The problem, as Rusty pointed out, is that nobody can find the documentation 
we've got because it's horribly indexed.

There's Documentation/ and "make htmldocs" in the kernel, which don't 
cross-reference each other.  Each of those has strong structural constraints: 

  Documentation is text and thus doesn't link out to the rest of the world
  gracefully.  The index really needs to be HTML because it's going to link to
  other HTML, PDF, video, wikis, tarballs of example code, source control web
  interface entries with an interesting checkin comment, and strange things I
  haven't even encountered yet.

  The htmldocs output is generated from the kernel source.  It doesn't even
  link out to the text files in Documentation most of the time, let alone out
  to the web.

People assume including all the documentation into the kernel tarball is a 
reasonable thing to do, but just the Ottawa Linux Symposium PDF files total 
several megabytes, and that's a single source of information, only about half 
of which is actually relevant to the kernel.  (Selecting that half turns out 
to be nontrivial, and it changes over time as speculative things turn real 
and other stuff goes the way of "caloric fluid".  Reiser 4 has bounced back 
and forth something like 5 times now.)

There's documentation out on developer's web pages.  There's documentation in 
wikipedia.  There's documentation on "magazine" style websites (Linux Weekly 
News, Kerneltrap, Linux Journal, and more).  There's documentation in 
developer blogs (kernelplanet.org aggregates several).  There's documentation 
on project pages on sourceforge.  There's documentation in wikis like 
kernelnewbies or Rik van Riel's mm stuff.  There's documentation in freely 
available online books like Linux Device Drivers and Mel Gorman's memory 
management book.

Lots of the time, the _rationale_ for something was explained on linux-kernel 
and the best thing to do to really understand it is link to three or four 
messages out of an lkml archive.  And sometimes, you need a summary.  
(Summarizing the recent GPLv3 discussion from the kernel developers' 
perspective isn't something I'm looking forward to, and no linking to a 1000+ 
message thread and saying "read this" is not a substitute for a coherent 
summary.  Jonathan Corbet does this kind of stuff, but it was still in 
progress last time he wrote about it, and he didn't really try to extract a 
coherent policy decision out of the flamewar and bounce it off Linus for a 
thumbs up/thumbs down.)

So I'm focusing on indexing all this existing (and new) documentation.  I'm 
writing a few bits that I happen to think I know about, or that people come 
to me and ask "where can I find documentation on this" and I can't find any, 
so I research it and write it.  But mostly I'm attempting to turn 
http://kernel.org/doc into the first stop to find something else.
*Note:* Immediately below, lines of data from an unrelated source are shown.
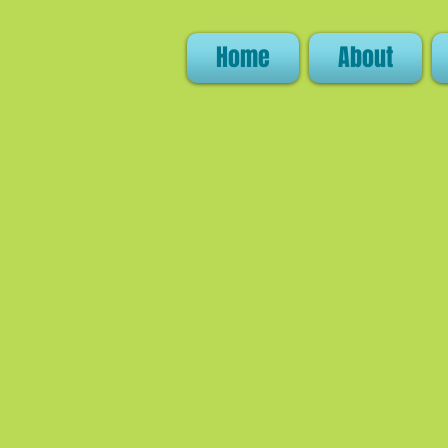
Home
About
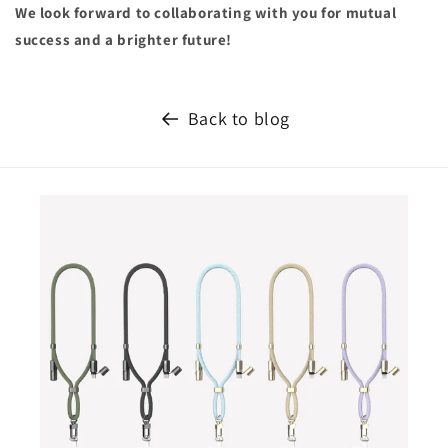
We look forward to collaborating with you for mutual
success and a brighter future!
Back to blog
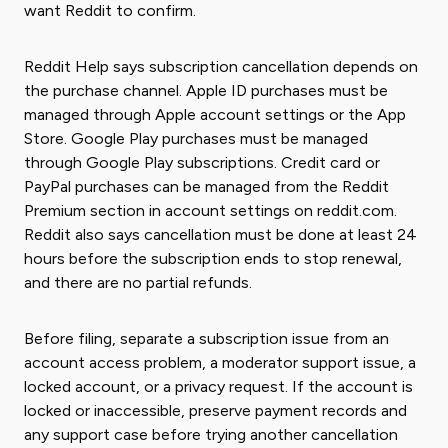
want Reddit to confirm.
Reddit Help says subscription cancellation depends on
the purchase channel. Apple ID purchases must be
managed through Apple account settings or the App
Store. Google Play purchases must be managed
through Google Play subscriptions. Credit card or
PayPal purchases can be managed from the Reddit
Premium section in account settings on reddit.com.
Reddit also says cancellation must be done at least 24
hours before the subscription ends to stop renewal,
and there are no partial refunds.
Before filing, separate a subscription issue from an
account access problem, a moderator support issue, a
locked account, or a privacy request. If the account is
locked or inaccessible, preserve payment records and
any support case before trying another cancellation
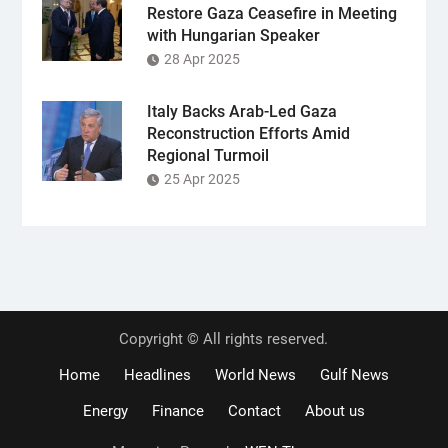
Restore Gaza Ceasefire in Meeting
with Hungarian Speaker
28 Apr 2025
Italy Backs Arab-Led Gaza
Reconstruction Efforts Amid
Regional Turmoil
25 Apr 2025
Copyright © All rights reserved.
Home
Headlines
World News
Gulf News
Energy
Finance
Contact
About us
Currently, that page is horrible, mostly because keeping up with the influx of 
NEW information that needs organizing is almost impossible and the huge pile 
of existing information gets neglected.  (I spent almost three months on 
triage, which is kind of frustrating.)  But I'm getting on top of it and hope 
to have a useful (if skeletal) index up there by the end of the week.  
(Moving back to Austin is screwing it up but I'm -><- this close, darn it.)

To get the old to-do heap under control, most of linux-kernel is falling on 
the floor, my to-read pile of things linked from lwn is getting laughably 
long, things are sometimes scrolling off the bottom of kernelplanet.org 
before I get to them, and so on.  But once I've got a skeleton to hang things 
on, I can delegate bits of it (like the whole VFS documentation and 
filesystems under it) to other people.


There's a mailing list, linux-doc@vger.kernel.org, that was _made_ for this 
kind of discussion.  I'm happy to have people tell me what I'm doing wrong, 
make suggestions, or volunteer to tackle some problem.  (Note, after the 
recent hotplug documentation thread, I feel the need to clarify that "you are 
an idiot" does not, in and of itself, qualify as useful feedback.)
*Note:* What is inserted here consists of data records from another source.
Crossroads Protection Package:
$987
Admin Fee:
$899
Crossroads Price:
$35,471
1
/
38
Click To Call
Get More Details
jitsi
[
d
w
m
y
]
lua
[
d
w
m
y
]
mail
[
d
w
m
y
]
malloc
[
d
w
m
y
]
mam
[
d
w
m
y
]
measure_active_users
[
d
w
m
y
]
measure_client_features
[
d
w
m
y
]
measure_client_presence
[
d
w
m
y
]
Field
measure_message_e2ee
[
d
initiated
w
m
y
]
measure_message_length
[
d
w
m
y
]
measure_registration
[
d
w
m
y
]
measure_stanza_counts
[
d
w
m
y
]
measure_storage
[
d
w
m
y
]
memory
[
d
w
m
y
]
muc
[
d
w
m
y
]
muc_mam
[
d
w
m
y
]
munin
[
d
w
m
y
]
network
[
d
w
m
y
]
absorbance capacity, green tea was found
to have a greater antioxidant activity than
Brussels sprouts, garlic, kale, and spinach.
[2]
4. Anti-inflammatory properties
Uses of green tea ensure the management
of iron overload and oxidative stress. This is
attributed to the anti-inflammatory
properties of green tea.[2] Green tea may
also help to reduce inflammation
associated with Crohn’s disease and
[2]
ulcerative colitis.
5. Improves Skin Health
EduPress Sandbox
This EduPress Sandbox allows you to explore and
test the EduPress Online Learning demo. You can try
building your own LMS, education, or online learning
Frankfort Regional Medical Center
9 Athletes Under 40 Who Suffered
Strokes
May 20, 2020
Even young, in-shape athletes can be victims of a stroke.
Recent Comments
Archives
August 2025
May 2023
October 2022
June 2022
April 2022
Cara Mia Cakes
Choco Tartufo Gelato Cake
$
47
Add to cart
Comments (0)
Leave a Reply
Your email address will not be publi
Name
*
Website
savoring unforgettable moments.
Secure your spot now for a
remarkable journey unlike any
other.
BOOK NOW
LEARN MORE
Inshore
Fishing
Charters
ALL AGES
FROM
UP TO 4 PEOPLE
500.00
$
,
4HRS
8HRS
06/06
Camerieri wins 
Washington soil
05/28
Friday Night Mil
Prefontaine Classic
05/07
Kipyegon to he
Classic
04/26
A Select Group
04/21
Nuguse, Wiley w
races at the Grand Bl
Agreed.  Keep in mind that whatever your infrastructure is, you will never be 
generating the bulk of the contributions to it.  You will be integrating 
outside contributions.  And the outside contributions are primarily in HTML 
and PDF these days.  (Postscript less so, but it's still there.  And the 
occasional batch of "source formats" (tex, docbook, etc) from which HTML and 
PDF get produced, but if a web browser can't view the data format directly 
the audience for the documentation's going to be about three people, 
including the author.  Source code comments are an exception to this, but 
that can of worms is familiar enough here already.  I note that man pages are 
also sort of an exception, but a rapidly diminishing one as things like 
doclifter get off the ground.  I note that the maintainer of the man-pages 
package now has his own http://kernel.org/doc/man-pages directory because he 
wants to generate his own html versions rather than having me do it with 
doclifter.  The masters for most of the man pages are now in docbook anyway.)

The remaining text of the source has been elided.